Jupiter is traditionally associated to the Emperor, yet in recent times people tend to connect him to the Wheel of Fortune. To me, for unknown reasons...

In Mesopotamian mythology Jupiter was associated with Marduk, the famous patron god of Babylonia. Marduk was the Babylonian main god looking after state and royalty and in extension Jupiter became the planet of the rulers and stayed it ever since.

As mentioned before the Mesopotamian gods can not always clearly be connected to specific planets when their attributions often shift. While Marduk was most prominently linked to Jupiter Mercury was also called 'Star of Marduk' at times and, more seldom, even Mars. The Babylonian 'King Star' could also be Regulus, the brightest star in the constellation of Leo. It just shifted tho and fro, depending on the astronomer at work.

What stayed in all the 'Jupiter representatives' among the gods was not only the royal attitude but a creation myth with striking resemblances.

Marduk
Marduk

In the Mesopotamian myth the first generation of gods were created by the ur-god Apsu (depicted as a primeval deity made of fresh water) and the ur-godess Tiamat (a primeval deity made of salt water and the embodiment of primordeal chaos), and one day Apsu got so upset by the descendants of his creation that he decides to destroy them all. The god Ea got knowledge about the sinister plan and killed Apsu, provoking a furious Tiamat to go on the war path. Tiamat turned out to be a horrible warrior who had a legion of monsters at her hand and the gods seemed doomed. Marduk promised to save them if they would make him King of the gods and when they agreed, he succeeded in destroying Tiamat by splitting her body in half and creating heaven and earth from it.

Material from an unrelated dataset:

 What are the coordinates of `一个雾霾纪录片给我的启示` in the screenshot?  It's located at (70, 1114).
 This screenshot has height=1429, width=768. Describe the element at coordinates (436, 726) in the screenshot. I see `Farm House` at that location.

This is very similar to the Greek myth in which Zeus fought against his father Cronos (who had the habit of eating his children) and later the monsters sent by an upset Gaia.
(... with the difference that Marduk first created the human world while Zeus destroyed the proverbial Golden Age out of anger over Prometheus - thus a nice aspect of the evils of power abuse).

The Roman Jupiter was but another version of the Greek Zeus with no remarkable difference.